Factors That Affect Which Function Fits Your Work 🎯

Several variables shape which variance approach makes sense:

  • Dataset size: With hundreds of data points, sample vs. population variance produces nearly identical results. With 10–20 points, the difference is meaningful.
  • Data source: Survey data and scientific samples call for VAR.S. Census-style or complete records call for VAR.P.
  • Data cleanliness: Mixed data types (text in numeric columns) require VARA/VARPA or a cleanup step first.
  • Downstream use: If you're feeding variance into further statistical calculations — regression, confidence intervals, hypothesis testing — the sample/population distinction carries forward and compounds.
  • Excel version: Files shared with users on Excel 2007 or earlier may need the legacy VAR/VARP functions to avoid compatibility issues.

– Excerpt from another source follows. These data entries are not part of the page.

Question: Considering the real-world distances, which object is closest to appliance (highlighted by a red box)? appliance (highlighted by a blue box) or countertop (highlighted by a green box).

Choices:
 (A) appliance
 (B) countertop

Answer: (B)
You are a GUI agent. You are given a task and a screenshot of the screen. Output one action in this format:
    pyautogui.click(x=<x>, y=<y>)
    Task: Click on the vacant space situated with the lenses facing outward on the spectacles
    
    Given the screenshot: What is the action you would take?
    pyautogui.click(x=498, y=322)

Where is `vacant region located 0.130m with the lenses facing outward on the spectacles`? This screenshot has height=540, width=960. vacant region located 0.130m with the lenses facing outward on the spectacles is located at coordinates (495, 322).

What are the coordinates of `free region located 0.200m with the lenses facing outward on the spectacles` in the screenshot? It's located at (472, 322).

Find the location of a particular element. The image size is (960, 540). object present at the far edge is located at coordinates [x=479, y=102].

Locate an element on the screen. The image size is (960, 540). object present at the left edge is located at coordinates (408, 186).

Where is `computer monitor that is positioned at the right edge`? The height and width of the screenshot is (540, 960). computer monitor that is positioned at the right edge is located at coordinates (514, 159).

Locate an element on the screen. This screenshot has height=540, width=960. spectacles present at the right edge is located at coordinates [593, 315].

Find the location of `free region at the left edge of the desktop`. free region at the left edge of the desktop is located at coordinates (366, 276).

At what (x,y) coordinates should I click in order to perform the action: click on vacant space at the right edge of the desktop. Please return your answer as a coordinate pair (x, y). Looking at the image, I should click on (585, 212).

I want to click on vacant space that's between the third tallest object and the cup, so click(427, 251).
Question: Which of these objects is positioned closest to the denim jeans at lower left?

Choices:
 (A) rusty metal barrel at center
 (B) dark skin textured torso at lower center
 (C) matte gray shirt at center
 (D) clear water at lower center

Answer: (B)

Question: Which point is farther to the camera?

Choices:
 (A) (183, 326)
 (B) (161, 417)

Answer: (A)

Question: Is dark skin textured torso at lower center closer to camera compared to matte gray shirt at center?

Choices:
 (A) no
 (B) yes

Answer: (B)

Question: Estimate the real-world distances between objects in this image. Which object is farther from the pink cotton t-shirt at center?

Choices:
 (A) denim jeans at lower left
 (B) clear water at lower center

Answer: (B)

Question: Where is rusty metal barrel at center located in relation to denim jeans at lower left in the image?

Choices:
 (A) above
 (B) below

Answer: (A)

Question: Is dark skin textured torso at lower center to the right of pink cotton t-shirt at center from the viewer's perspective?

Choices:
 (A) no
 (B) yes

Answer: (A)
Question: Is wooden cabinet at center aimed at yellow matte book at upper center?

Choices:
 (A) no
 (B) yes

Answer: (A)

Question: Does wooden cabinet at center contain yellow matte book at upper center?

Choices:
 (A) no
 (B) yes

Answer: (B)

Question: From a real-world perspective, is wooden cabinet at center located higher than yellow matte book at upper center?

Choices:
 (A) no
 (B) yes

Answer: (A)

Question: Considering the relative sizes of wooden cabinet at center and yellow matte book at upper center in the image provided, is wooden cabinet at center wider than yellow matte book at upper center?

Variance Across Different User Scenarios

A small business owner tracking monthly expenses is almost certainly working with a complete dataset — all their expenses — making VAR.P technically appropriate. A data analyst pulling customer transaction records from a database as a random sample should reach for VAR.S. A student analyzing a lab experiment with five measurements is dealing with a sample, even if it doesn't feel like one.

The function that's "correct" changes entirely based on what the data represents and how the results will be used — not just on what the numbers look like.